Laut WIFO gibt es positive Langfristeffekte auf das Einkommen durch die Bildungskarenz. Das Institut empfiehlt die Effektivität der Bildungskarenz und Bildungsteilzeit zu optimieren, unter anderem mit einer „Stärkung der Bildungskomponente“ durch die Zertifizierung der Weiterbildungsangebote, die Unterstützung der Teilnahme von weniger bildungsaffinen Gruppen und älteren Personen sowie „die Stärkung einer zielkonformen Nutzung“.

„Unabdingbar“

„In Zeiten sich rasch ändernder Qualifikationsbedarfe und eines spürbaren Fachkräftemangels ist die Förderung von Aus- und Weiterbildung unabdingbar“, heißt es dazu auch vonseiten der Industriellenvereinigung. Die Bildungskarenz könne hier einen wertvollen Beitrag leisten, es müsse aber sichergestellt werden, "dass ein effizienter, praxisorientierter und arbeitsmarktpolitisch sinnvoller Einsatz des Instruments erfolgt“, wie IV-Generalsekretär Christoph Neumayer per Aussendung dazu mitteilte.

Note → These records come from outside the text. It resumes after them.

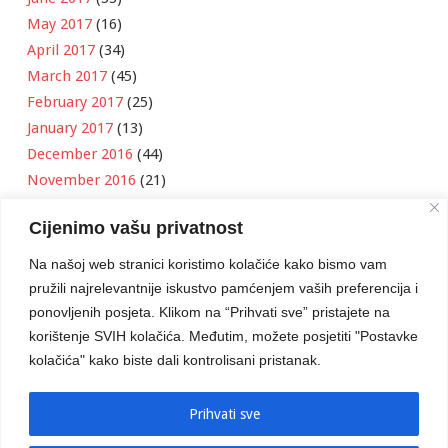
May 2017
(16)
April 2017
(34)
March 2017
(45)
February 2017
(25)
January 2017
(13)
December 2016
(44)
November 2016
(21)
October 2016
(11)
Cijenimo vašu privatnost
September 2016
(18)
August 2016
(12)
Na našoj web stranici koristimo kolačiće kako bismo vam
July 2016
(6)
pružili najrelevantnije iskustvo pamćenjem vaših preferencija i
June 2016
(8)
ponovljenih posjeta. Klikom na “Prihvati sve” pristajete na
May 2016
(1)
korištenje SVIH kolačića. Međutim, možete posjetiti "Postavke
kolačića" kako biste dali kontrolisani pristanak.
April 2016
(12)
March 2016
(3)
January 2016
(2)
Prihvati sve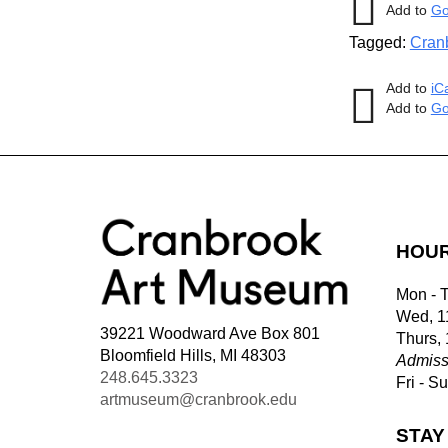
Add to
Go
Tagged:
Cran
Add to
iC
Add to
Go
HOU
Mon - 
Wed, 1
39221 Woodward Ave Box 801
Thurs,
Bloomfield Hills, MI 48303
Admiss
248.645.3323
Fri - S
artmuseum@cranbrook.edu
STAY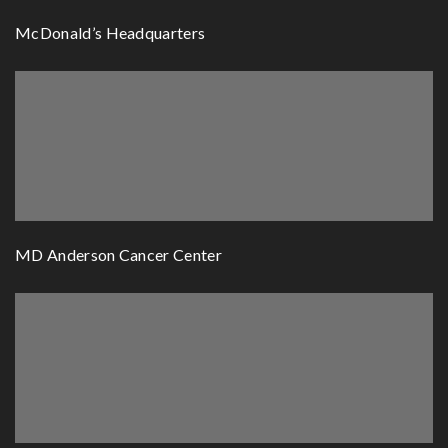
McDonald’s Headquarters
MD Anderson Cancer Center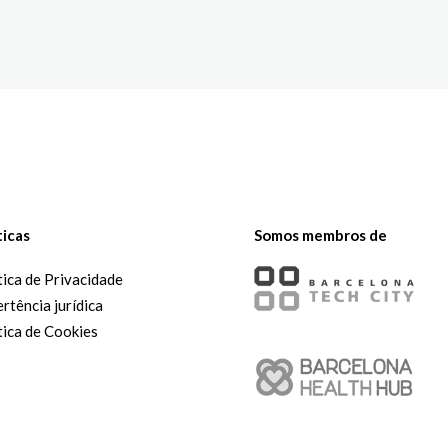
The White Rabbit
Áreas
Projetos
ticas
Somos membros de
tica de Privacidade
rtência jurídica
tica de Cookies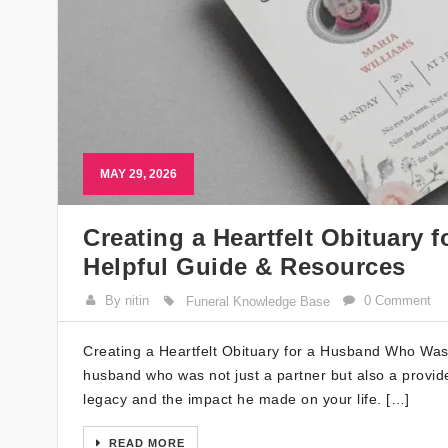
MAY 29, 2026
Creating a Heartfelt Obituary
Helpful Guide & Resources
By nitin
0 Comment
Funeral Knowledge Base
Creating a Heartfelt Obituary for a Husband Who Was
husband who was not just a partner but also a provider
legacy and the impact he made on your life. […]
READ MORE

Auch der Österreichische Gewerkschaftsbund (ÖGB) pocht auf Verbesserungen bei der Bildungskarenz, etwa die Anhebung des Bildungskarenzgelds auf 33 Euro pro Tag. Auch ÖGB-Bundesgeschäftführerin Ingrid Reischl beschreibt die Bildungskarenz als wichtiges Instrument. Nur können Arbeitnehmer und Arbeitnehmerinnen „selbst entscheiden können, welche Weiterbildung für sie wichtig ist“. Dazu hält Reischl per Aussendung fest, dass Bildungskarenz und Bildungsteilzeit vor allem von Frauen in Anspruch genommen werden und „nicht drastisch eingeschränkt werden“ dürften.